The protagonist is Ivan, a huntsman who finds his beloved dog killed by a wolf. He then encounters a mysterious woman in white fur, whose immense beauty allows O’Donnell to indulge his purplest tendencies (we read of “the necromancy of female grace”). Ivan begins courting the woman, whose name is Breda, and the two marry. But beautiful Breda turns out to have her quirks:

She preferred raw to cooked meat, and would not sleep in the same room as her husband. She grew very angry when Ivan expostulated, saying, “You promised you would never thwart me. If you do not keep your word, I shall despise you, scorn you, hate you.” And Ivan, who loved his wife beyond anything, yielded.

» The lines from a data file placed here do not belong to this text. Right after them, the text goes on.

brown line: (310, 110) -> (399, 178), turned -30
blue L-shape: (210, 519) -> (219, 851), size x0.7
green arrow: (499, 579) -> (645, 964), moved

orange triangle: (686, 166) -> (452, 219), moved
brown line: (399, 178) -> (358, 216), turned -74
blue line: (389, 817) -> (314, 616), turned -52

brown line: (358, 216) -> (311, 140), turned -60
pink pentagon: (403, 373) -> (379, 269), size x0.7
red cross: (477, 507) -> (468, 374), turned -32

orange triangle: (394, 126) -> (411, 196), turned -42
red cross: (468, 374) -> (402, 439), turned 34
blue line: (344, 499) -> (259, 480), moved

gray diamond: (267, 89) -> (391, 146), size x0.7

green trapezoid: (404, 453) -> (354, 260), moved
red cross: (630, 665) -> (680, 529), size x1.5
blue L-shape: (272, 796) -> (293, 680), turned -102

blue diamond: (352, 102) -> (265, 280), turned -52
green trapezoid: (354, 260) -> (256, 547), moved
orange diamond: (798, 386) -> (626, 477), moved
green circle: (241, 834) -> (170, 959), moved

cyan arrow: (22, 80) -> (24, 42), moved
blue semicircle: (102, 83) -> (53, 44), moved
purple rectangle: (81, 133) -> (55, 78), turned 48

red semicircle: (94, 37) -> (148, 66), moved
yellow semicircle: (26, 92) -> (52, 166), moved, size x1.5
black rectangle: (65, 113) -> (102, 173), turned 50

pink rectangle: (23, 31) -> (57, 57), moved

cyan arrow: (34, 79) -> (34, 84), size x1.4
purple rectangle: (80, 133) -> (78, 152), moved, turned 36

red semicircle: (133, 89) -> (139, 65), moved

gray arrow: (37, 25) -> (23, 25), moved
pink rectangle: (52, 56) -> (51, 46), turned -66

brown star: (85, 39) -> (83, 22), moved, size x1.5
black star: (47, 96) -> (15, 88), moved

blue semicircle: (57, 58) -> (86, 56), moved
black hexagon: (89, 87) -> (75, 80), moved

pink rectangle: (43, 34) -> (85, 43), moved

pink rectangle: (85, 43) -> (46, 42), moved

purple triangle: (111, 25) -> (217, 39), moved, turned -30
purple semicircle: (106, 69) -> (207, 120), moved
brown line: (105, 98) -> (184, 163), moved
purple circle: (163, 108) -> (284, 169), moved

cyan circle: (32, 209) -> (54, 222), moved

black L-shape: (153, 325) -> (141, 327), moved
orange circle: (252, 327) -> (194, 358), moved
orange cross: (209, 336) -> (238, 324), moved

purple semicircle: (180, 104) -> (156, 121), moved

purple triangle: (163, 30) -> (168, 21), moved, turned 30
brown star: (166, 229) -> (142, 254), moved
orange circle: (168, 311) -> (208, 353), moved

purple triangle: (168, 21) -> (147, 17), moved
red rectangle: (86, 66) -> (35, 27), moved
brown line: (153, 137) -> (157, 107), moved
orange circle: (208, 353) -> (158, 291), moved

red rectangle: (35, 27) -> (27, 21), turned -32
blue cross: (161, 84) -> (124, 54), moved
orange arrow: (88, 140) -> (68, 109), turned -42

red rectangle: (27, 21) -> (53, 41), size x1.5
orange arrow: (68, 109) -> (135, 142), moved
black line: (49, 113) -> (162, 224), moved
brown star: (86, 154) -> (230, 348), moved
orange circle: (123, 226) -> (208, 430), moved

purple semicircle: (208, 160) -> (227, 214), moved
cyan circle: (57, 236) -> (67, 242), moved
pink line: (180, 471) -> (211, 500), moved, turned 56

The neighbourhood is then hit by a spate of mysterious deaths. Horses and cattle are the first to fall victim, followed by Ivan’s two sisters, and finally his mother. In this last incident, Ivan catches the wolf in the act and injures it with his gun. The wolf then turns into Breda, who reveals all:

“You know part of my secret now,” she whispered, “but you don’t know everything. I am a werwolf, not by inheritance, but of my own free will. In order to become one I ate the blue flowers in the wood. I did so to be avenged on my husband.”
“Your husband!” Ivan cried; “good God! then you were a widow when I met you?”
“Yes,” Breda said slowly and with apparent effort. “I was forced into my first marriage by my all too worldly parents, and my husband ill-used and beat me!”
“The devil! the cold-hearted, cowardly devil!” Ivan ejaculated, “I would have killed him.”
“That is what I did,” Breda remarked; “I did kill him, and it was in order to make certain of killing him that I became a werwolf.”
“Did you eat him?” Ivan asked, horribly fascinated.

Ivan agrees to cover up the murders committed by his wife and later recruits an occultist to exorcise her. During the rite, however, he finds the prospect of Berda being flogged so upsetting that he intervenes and frees her, allowing her to escape into the wilderness in the form of a white wolf.

And so concludes Elliott O’Donnell’s Werwolves. A generous reader will take him at his word and accept the narrative of Ivan and Berda as a true story related to O’Donnell by a reliable witness, and not just elements from Frederick Marryat’s “The White Wolf of the Hartz Mountains” mashed up with the exorcisms described by O’Donnell elsewhere in his book.